During the pandemic, around 20 people formed a small community of tents and RVs on Jasmine Avenue, a street on the border of the Palms neighborhood and Culver City. They lived there, amid the noisy buzz of an auto-mechanic shop and under the spire of a Catholic church.

Jackie and her boyfriend, Victor, set their tent up under a shaggy-looking pine tree, ten months ago. The pine’s woodsy scent was pleasant, and it warded off pests. They ran a business selling bikes for $5 — “cheapest in the city.” 

“Women, gays, and elderly are safe here,” Jackie said of the street, which she chose over another location under a bridge.

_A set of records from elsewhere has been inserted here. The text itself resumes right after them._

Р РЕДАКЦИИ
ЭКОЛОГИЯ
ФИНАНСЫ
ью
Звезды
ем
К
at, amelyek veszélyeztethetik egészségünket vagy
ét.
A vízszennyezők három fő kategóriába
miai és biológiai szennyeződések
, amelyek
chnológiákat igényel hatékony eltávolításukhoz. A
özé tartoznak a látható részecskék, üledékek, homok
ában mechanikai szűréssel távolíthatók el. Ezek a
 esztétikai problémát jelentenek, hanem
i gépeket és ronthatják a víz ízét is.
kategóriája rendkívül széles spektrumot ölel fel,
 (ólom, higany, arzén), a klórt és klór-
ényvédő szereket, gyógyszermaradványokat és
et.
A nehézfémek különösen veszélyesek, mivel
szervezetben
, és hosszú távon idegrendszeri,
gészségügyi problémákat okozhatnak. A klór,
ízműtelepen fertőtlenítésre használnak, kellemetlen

They were drawn to Jasmine Ave. by “Kaz,” a neighbor in an RV who speaks with a slight Polish accent. He had a reputation for looking after people, making them “feel safe,” she said. 

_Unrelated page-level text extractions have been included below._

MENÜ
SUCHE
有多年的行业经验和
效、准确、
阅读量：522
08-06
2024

Many people at Jasmine were on wait-lists to get into housing, but in the meantime they had few places to go where they could feel safe. Yet, while they may have found that safety in community on Jasmine Ave., some of their neighbors viewed them merely as another encampment to get rid of.

But the relative calm of their make-shift community was disrupted in May, when Jackie and Victor’s LA city councilmember, Katy Yaroslavsky (Council District 5), signed-off on a sweep that led to that community getting dissolved, over the course of two sweeps — one on May 18 and the second on May 25. Prior to those sweeps, members of the Jasmine community had written an open letter to Yaroslavsky, urging her to call off her plans, but council officials insisted that for the sake of the surrounding neighbors and their own safety, the community needed to go.

Protesters signs at the sweep of the Jasmine Ave. encampment on May 18. (Carla Green / LAPP)
Protesters signs at the sweep of the Jasmine Ave. encampment on May 18. (Carla Green / LAPP)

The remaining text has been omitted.